Using TorchTRT-FX backend on C++

I read about the torch-trt package, the ability to convert a torch model to torchscript and then running it on C++. There are examples and I understand it.

Anyway, we have the other option, to trace the model using torch_tensorrt.fx, and then saving it to the disk. The .pt file contains the whole sub-graphs which are TRTModules, or GraphModule.
Can I load this .pt(or any other file type) to the torch_tensorrt C++ API, and use it there?
The torchscript doesn’t provide an API for splitting the model to sub-graphs and so on. So I want to use the fx flexibility for my runtime environment(on C++)
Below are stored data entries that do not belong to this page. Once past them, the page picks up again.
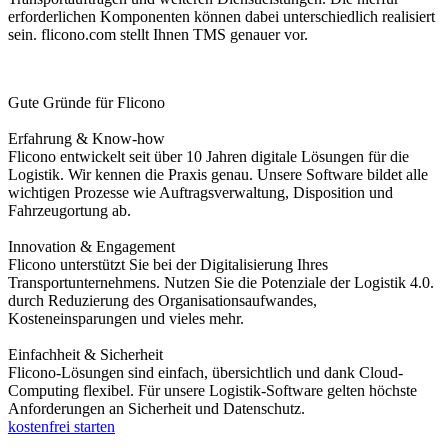
erforderlichen Komponenten können dabei unterschiedlich realisiert
sein. flicono.com stellt Ihnen TMS genauer vor.
Gute Gründe für Flicono
Erfahrung & Know-how
Flicono entwickelt seit über 10 Jahren digitale Lösungen für die
Logistik. Wir kennen die Praxis genau. Unsere Software bildet alle
wichtigen Prozesse wie Auftragsverwaltung, Disposition und
Fahrzeugortung ab.
Innovation & Engagement
Flicono unterstützt Sie bei der Digitalisierung Ihres
Transportunternehmens. Nutzen Sie die Potenziale der Logistik 4.0.
durch Reduzierung des Organisationsaufwandes,
Kosteneinsparungen und vieles mehr.
Einfachheit & Sicherheit
Flicono-Lösungen sind einfach, übersichtlich und dank Cloud-
Computing flexibel. Für unsere Logistik-Software gelten höchste
Anforderungen an Sicherheit und Datenschutz.
kostenfrei starten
The package should work on C++, but the fx(as I understood) is a python only tool. And I can’t find an example for loading the .pt which created by torch_tensorrt.fx.

CC @narendasan as the expert on TorchTRT

@daniellevi With the new version of Torch-TensorRT (1.3.0) you can use the FX frontend to compile your module to target the torchscript/tensorrt runtime using use_experimental_fx_rt. It produces a representation which can be passed to torch.jit.trace which can be saved and loaded in C++ and run in the same way as a module compiled with the TorchScript frontend.

For example:

model_fx = model_fx.cuda()
inputs_fx = [i.cuda() for i in inputs_fx]
trt_fx_module_f16 = torch_tensorrt.compile(
    model_fx,
    ir="fx",
    inputs=inputs_fx,
    enabled_precisions={torch.float16},
    use_experimental_fx_rt=True,
    explicit_batch_dimension=True
)

# Save model using torch.save 

torch.save(trt_fx_module_f16, "trt.pt")
reload_trt_mod = torch.load("trt.pt")

# Trace and save the FX module in TorchScript
scripted_fx_module = torch.jit.trace(trt_fx_module_f16, example_inputs=inputs_fx)
scripted_fx_module.save("/tmp/scripted_fx_module.ts")
scripted_fx_module = torch.jit.load("/tmp/scripted_fx_module.ts") #This can also be loaded in C++
1 Like

I will try it.
Thank you!